Custom Made
Whenever I’m asked where to visit in the Napa Valley if I had only one day to taste, I always recommend the Napa Wine Company in Oakville. You’ll find it right next door to the Oakville Grocery (established 1881 and great for picking up picnic food). Here, under one roof, you can sample up to 30 wines made by the resident winemaker — or by winemakers who don’t necessarily want to use their own facility for small lot production, or by growers who want to test the quality of the fruit from their vineyards before going to the expense of investing in bricks and mortar.
The Napa Wine Company, housed in a building that dates back to 1877, when it was the Brun & Chaix Nouveau Médoc Winery, is a custom crush facility where every vintage more than 60 wineries produce over 150 different wines.
Now I can give the same advice to wine lovers visiting the Okanagan Valley who have only a few hours to taste: make a beeline to the Okanagan Crush Pad in Summerland. This new enterprise created by Christine Coletta and her husband Steve Lornie is set in an ultra-modern concrete-and-glass building in the 10-acre Switchback Vineyard. Until 2005 this plot was an orchard and is now planted to Pinot Gris. If you go, say hello to Echo the winery dog, a friendly black Lab.
OCP’s resident winemaker is Michael Bartier, formerly the magician at Road 13 Vineyards. Bartier makes a variety of wines here under such labels as Haywire, Bartier & Scholefield, Bartier Brothers, Bella Wines, Harper’s Trail and Rafter F. Tom Di Bello, the longtime winemaker at CedarCreek and now consulting with Harry McWatters in Vintage Consulting Group, makes his Di Bello Syrah, Merlot and Chardonnay here.
On a recent visit to the Okanagan I toured OCP’s 7,750 square foot facility and tasted a series of wines produced by Michael Bartier, including the third-harvest Switchback Pinot Gris 2011 (medium straw in colour; minerally, peach-pit nose; dry, grapefruit and white peach flavours driven by citrus acidity).
In addition to extending Michael Bartier’s winemaking skills to clients, Okanagan Crush Pad offers what they call “field to market” expertise — assisting in the marketing, label design and promotion of wines produced at the state-of-the-art facility, which has a 25,000-case capacity.
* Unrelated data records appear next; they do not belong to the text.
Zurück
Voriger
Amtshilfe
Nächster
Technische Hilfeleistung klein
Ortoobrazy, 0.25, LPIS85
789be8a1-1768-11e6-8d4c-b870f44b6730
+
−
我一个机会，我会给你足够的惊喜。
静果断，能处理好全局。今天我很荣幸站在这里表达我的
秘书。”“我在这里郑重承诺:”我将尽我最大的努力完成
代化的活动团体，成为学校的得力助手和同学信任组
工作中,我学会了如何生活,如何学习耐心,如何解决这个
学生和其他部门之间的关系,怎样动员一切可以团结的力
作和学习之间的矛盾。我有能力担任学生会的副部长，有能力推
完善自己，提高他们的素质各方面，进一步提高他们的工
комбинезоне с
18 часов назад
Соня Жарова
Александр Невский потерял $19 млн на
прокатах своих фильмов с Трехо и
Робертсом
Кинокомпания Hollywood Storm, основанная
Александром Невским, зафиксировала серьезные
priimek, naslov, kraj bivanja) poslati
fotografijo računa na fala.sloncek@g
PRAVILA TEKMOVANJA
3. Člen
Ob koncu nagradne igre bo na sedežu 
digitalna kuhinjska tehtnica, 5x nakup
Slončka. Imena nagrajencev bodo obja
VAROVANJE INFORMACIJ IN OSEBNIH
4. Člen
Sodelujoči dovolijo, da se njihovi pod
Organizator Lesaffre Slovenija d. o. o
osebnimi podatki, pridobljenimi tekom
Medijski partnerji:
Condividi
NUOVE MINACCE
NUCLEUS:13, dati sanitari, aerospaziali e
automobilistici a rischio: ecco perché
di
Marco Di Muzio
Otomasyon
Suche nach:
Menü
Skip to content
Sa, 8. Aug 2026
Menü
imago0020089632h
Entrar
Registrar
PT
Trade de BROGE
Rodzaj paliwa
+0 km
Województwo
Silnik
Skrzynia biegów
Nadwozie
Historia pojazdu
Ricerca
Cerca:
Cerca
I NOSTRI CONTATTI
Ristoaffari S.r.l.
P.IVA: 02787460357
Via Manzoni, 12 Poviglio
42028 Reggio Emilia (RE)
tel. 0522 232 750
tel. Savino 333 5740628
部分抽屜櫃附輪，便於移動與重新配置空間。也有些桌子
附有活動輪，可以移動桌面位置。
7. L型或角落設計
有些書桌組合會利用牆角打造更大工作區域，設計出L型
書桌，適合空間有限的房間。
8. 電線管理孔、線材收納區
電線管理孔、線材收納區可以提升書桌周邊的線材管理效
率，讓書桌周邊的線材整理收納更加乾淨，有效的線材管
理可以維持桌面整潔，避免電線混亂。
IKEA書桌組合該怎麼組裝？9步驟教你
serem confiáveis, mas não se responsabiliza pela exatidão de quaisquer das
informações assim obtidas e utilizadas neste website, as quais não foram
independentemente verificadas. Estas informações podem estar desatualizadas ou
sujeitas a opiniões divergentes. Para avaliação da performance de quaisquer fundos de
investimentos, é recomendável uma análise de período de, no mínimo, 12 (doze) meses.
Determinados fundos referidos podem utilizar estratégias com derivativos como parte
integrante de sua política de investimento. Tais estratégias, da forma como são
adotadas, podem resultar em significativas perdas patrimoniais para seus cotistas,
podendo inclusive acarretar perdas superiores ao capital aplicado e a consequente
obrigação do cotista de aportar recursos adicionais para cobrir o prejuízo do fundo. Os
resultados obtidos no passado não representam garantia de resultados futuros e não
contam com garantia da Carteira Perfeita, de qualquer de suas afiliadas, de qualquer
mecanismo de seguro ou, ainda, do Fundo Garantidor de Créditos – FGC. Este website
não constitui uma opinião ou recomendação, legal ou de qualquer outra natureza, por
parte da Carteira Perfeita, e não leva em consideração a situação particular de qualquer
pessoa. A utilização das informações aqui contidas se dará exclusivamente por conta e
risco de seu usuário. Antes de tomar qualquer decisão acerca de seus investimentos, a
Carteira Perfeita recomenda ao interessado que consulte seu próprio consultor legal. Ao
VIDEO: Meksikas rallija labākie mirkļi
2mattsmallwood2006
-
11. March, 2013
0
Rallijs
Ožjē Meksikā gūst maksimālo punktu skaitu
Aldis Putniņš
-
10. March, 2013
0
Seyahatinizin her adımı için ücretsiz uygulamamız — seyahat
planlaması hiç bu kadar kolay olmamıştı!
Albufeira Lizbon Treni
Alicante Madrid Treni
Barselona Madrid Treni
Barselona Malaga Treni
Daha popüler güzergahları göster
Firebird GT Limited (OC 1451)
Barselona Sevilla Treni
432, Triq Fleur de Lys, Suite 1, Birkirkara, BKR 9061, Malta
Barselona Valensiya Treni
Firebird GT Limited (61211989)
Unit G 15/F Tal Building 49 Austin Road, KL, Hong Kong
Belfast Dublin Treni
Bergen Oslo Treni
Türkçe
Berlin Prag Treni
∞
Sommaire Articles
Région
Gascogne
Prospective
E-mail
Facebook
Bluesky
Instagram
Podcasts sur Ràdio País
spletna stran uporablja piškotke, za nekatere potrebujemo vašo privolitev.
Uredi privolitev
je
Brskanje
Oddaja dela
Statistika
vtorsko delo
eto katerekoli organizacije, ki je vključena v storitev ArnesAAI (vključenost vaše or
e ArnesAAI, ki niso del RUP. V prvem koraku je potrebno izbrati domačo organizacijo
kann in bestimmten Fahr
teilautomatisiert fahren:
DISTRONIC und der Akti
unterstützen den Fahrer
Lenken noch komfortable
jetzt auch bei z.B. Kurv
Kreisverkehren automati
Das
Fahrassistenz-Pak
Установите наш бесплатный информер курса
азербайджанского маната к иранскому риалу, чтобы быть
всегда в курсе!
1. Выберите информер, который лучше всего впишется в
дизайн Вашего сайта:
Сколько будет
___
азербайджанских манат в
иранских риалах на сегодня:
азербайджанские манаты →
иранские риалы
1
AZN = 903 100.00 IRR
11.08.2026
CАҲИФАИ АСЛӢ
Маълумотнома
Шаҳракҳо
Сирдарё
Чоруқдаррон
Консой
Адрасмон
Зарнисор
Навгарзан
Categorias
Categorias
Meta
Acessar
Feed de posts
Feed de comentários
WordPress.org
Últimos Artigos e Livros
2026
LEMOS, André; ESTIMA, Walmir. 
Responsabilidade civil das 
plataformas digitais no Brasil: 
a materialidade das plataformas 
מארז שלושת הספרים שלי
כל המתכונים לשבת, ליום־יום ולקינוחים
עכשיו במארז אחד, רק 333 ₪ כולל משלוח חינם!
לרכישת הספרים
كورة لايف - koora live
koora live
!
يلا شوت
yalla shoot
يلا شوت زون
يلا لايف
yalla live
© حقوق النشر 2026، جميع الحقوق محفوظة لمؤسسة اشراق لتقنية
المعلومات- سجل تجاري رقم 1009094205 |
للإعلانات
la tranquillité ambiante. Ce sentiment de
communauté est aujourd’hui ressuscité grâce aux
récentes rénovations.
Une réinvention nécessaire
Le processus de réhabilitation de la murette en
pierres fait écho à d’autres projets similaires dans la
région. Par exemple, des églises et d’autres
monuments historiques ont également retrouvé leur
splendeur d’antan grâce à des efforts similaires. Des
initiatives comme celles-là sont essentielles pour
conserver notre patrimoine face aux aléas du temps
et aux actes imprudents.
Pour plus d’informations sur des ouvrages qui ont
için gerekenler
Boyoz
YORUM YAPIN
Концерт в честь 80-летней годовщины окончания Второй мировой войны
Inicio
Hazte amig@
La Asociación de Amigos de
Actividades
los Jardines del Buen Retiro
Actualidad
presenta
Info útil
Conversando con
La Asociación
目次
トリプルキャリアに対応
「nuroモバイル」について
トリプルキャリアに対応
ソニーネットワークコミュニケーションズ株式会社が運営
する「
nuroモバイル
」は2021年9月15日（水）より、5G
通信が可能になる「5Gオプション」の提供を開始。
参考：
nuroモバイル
Coletta and Lornie have big plans. The company has purchased 317 acres of raw ranch land in Summerland’s Garnet Valley, where they will probably plant Pinot Gris, Pinot Noir and Cabernet Franc on the advice of their Chilean terroir expert, Pedro Parra and their Italian consulting winemaker, Alberto Antonini. Planting will begin in the spring, which will give See Ya Later’s vineyard on Hawthorne Mountain a run for its money as the highest vineyard in the Okanagan Valley (though those laurels may very well go to Don and Elaine Triggs for their Margaret’s Bench Vineyard at Culmina Family Estate in Osoyoos, which tops off at 595 metres).
With the soaring costs of winery hardware and oak barrels, it makes a lot of sense for aspiring winemakers and vineyard owners to test the waters in custom crush facilities. This is what we need in the Niagara Peninsula. When Niagara Vintners and their 20 Bees brand went into receivership in April 2008, they had to vacate a newly built 43,000 square foot production facility on 30 acres of land in Niagara-on-the-Lake. 20 Bees was a brave attempt at creating a winegrowers’ co-operative — 19 grower “bees” with Sue-Ann Staff as winemaker. The entire operation, lock stock and barrel, was picked up by Diamond Estates. The facility, I always thought, would have made an ideal custom crush house. Maybe Christine Coletta and Steve Lornie will look east and decide to create a crush pad in Ontario.